I'm getting the sense of parallelism and possible even repetition  .


----------



## Poetigress (Nov 19, 2009)

Obviously the original poster just took all our advice and decided to back up their identity and experiences to someone else.


----------



## Penelope Dairas (Nov 20, 2009)

_Data you don't have two backups of is data you don't care about._
- Old Klingon Proverb


----------



## Atrak (Nov 20, 2009)

Well, knowing Klingons, they probably thought that backup meant retreat, and Klingons would rather die than backup!


----------



## Duality Jack (Nov 20, 2009)

I have 2 laptops Everything is on both :V


----------



## wendyw (Nov 20, 2009)

atrakaj said:


> I'm getting the sense of parallelism and possible even repetition  .

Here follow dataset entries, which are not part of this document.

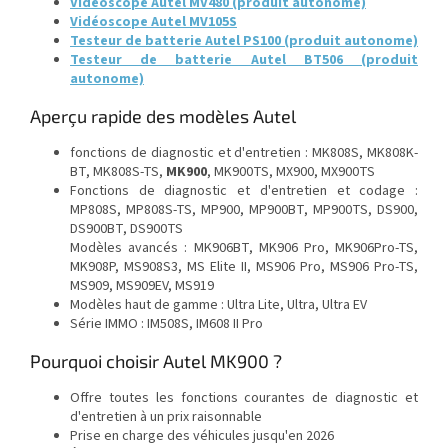
Vidéoscope Autel MV480 (produit autonome)
Vidéoscope Autel MV105S
Testeur de batterie Autel PS100 (produit autonome)
Testeur de batterie Autel BT506 (produit
autonome)
Aperçu rapide des modèles Autel
fonctions de diagnostic et d'entretien : MK808S, MK808K-
BT, MK808S-TS,
MK900
, MK900TS, MX900, MX900TS
Fonctions de diagnostic et d'entretien et codage :
MP808S, MP808S-TS, MP900, MP900BT, MP900TS, DS900,
DS900BT, DS900TS
Modèles avancés : MK906BT, MK906 Pro, MK906Pro-TS,
MK908P, MS908S3, MS Elite II, MS906 Pro, MS906 Pro-TS,
MS909, MS909EV, MS919
Modèles haut de gamme : Ultra Lite, Ultra, Ultra EV
Série IMMO : IM508S, IM608 II Pro
Pourquoi choisir Autel MK900 ?
Offre toutes les fonctions courantes de diagnostic et
d'entretien à un prix raisonnable
Prise en charge des véhicules jusqu'en 2026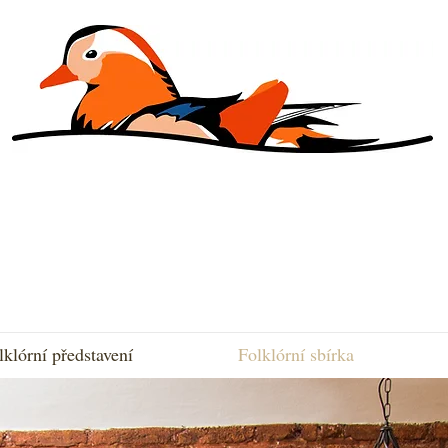
lklórní představení
Folklórní sbírka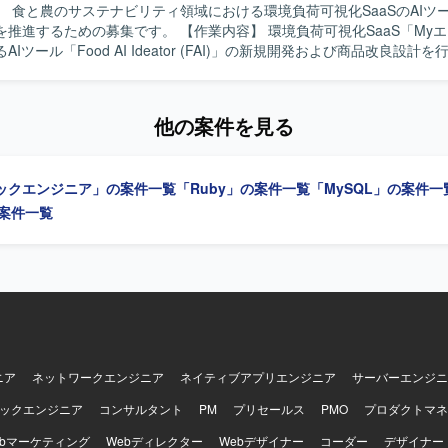
】 食と農のサステナビリティ領域における環境負荷可視化SaaSのAIツ
pring Boot）を利用した構成となっております。インフラはオンプレミスOra
募集です。 【作業内容】 環境負荷可視化SaaS「Myエコものさ
CS）を組み合わせたハイブリッド環境で、AIを活用したコードおよびテス
Iツール「Food AI Ideator (FAI)」の新規開発および商品改良設計
いた開発を行っております。
by on RailsおよびVue.jsを用いた自社プロダクト・AIツールのフロン
ンド開発を担当し、クライアントの声を直接反映させる形で商品の改良
す。GCP（Vertex AI等）やAIコーディングツールを組み合わせた先進
他の案件を見る
わり、3～5人程度のチームでアジャイルな機能開発およびコード管理・
っていただきます。要件定義から基本設計、詳細設計、実装、テスト、
まで一貫して関わっていただきます。 【求める人物像】 システム全体の設
ックエンジニア」の案件一覧
「Ruby」の案件一覧
「MySQL」の案件一
づくり、アーキテクチャの選定に主体的に挑戦したい方を求めています
0→1で育てる過程に興味があり、スタートアップでの開発に深く関わり
の案件一覧
。サステナビリティ分野（環境問題、食・農の課題解決）への興味・関
力】 環境負荷可視化という社会的意義の高い領域
aaSプロダクトのAIツール開発にフルスタックで関わることができます
はのスピード感の中で、クライアントの声を直接プロダクトに反映させ
、GCP（Vertex AI等）や最新のAIコーディングツールを活用した先
ドはVue.js 3系およびNuxt.js 3系、バック
y 3系およびRuby on Rails 7系を利用しています。DBはMySQL 8
使用しています。インフラはAWS（EC2, Aurora, SES, WAF, S3等）およ
ニア
ネットワークエンジニア
ネイティブアプリエンジニア
サーバーエンジニ
rtex AIなど）を組み合わせ、CIにはCircleCIを利用しています。開発ツ
ithub Projects, Notion, Teams, Slack, Google Meet、AIコーディン
ックエンジニア
コンサルタント
PM
プリセールス
PMO
プロダクトマネ
udio Code, Cursor, Claude Code, Gemini CLIを使用しています。
ebマーケティング
Webディレクター
Webデザイナー
コーダー
デザイナー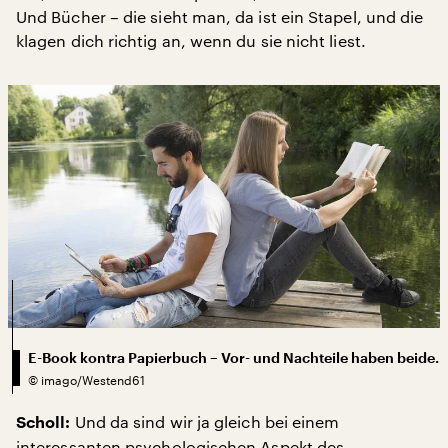
Und Bücher – die sieht man, da ist ein Stapel, und die
klagen dich richtig an, wenn du sie nicht liest.
E-Book kontra Papierbuch – Vor- und Nachteile haben beide.
©
imago/Westend61
Und da sind wir ja gleich bei einem
Scholl:
interessanten psychologischen Aspekt des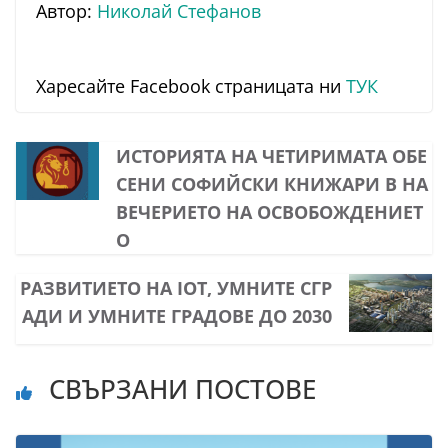
Автор:
Николай Стефанов
Харесайте Facebook страницата ни
ТУК
ИСТОРИЯТА НА ЧЕТИРИМАТА ОБЕ
СЕНИ СОФИЙСКИ КНИЖАРИ В НА
ВЕЧЕРИЕТО НА ОСВОБОЖДЕНИЕТ
О
РАЗВИТИЕТО НА IOT, УМНИТЕ СГР
АДИ И УМНИТЕ ГРАДОВЕ ДО 2030
СВЪРЗАНИ ПОСТОВЕ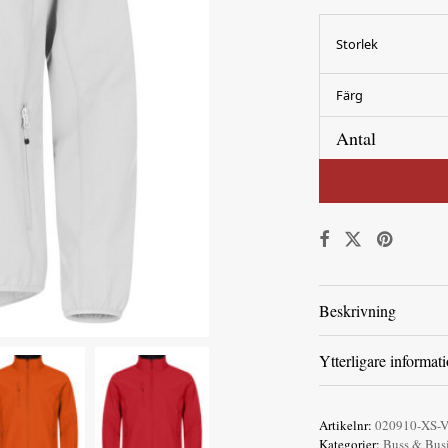
Storlek
Färg
Antal
Beskrivning
Ytterligare informat
Artikelnr:
020910-XS-V
Kategorier:
Buss & Bus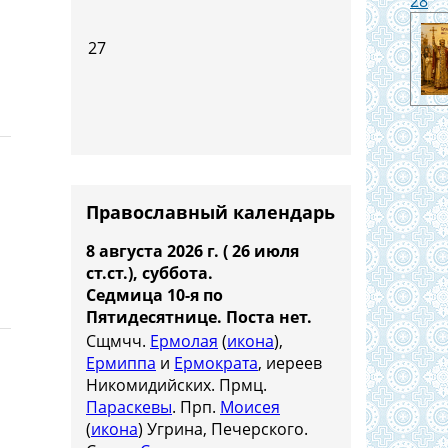
28
27
Православный календарь
8 августа 2026 г. ( 26 июля
ст.ст.), суббота.
Седмица 10-я по
Пятидесятнице.
Поста нет.
Сщмчч.
Ермолая
(
икона
),
Ермиппа
и
Ермократа
, иереев
Никомидийских. Прмц.
Параскевы
. Прп.
Моисея
(
икона
) Угрина, Печерского.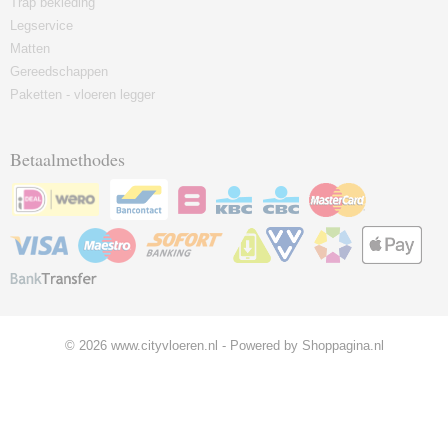
Trap bekleding
Legservice
Matten
Gereedschappen
Paketten - vloeren legger
Betaalmethodes
© 2026 www.cityvloeren.nl - Powered by Shoppagina.nl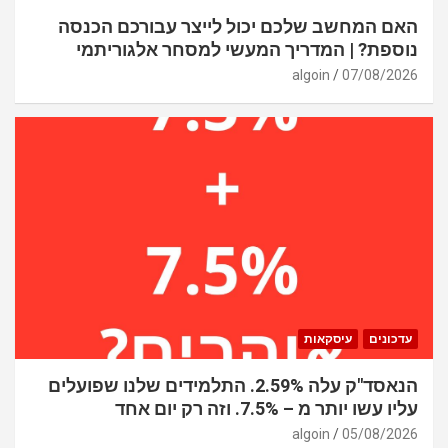
האם המחשב שלכם יכול לייצר עבורכם הכנסה
נוספת? | המדריך המעשי למסחר אלגוריתמי
algoin
07/08/2026
עדכונים
עיסקאות
הנאסד"ק עלה 2.59%. התלמידים שלנו שפועלים
עליו עשו יותר מ – 7.5%. וזה רק יום אחד
algoin
05/08/2026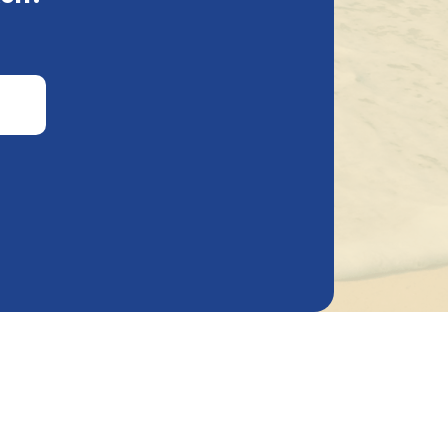
n
mgeving
ogdom
tekende
 van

I am both confused and puzzled by the fact I appear to have gained a clone.


----------



## M. LeRenard (Nov 20, 2009)

Clone problem solved.  The powers that be determined it was a spambot, as PT suspected, so now you can see red type and a line going through the name.
I don't think cloning yourself would be a viable way to keep your writings safe, though.  That whole 'nature vs. nurture' argument, you know.


----------



## Atrak (Nov 20, 2009)

Hmmm...I like the new title...maybe I should change mine to match...

                                                      Atrakaj
                                               SPAMMER DOUCHE!


----------



## Cyprus X (Nov 20, 2009)

Lol? Well whatever floats your boat I guess


----------



## PheonixStar (Nov 29, 2009)

I got a blog, and I post daily to the blog. Whatever I write on a given day goes to the blog. 

I can always retrieve it later if my own stuff gets hosed, you know?

And  you can make your blogs private, you don't have to allow others to read it, if you feel it's not ready or is something just for your own use.


----------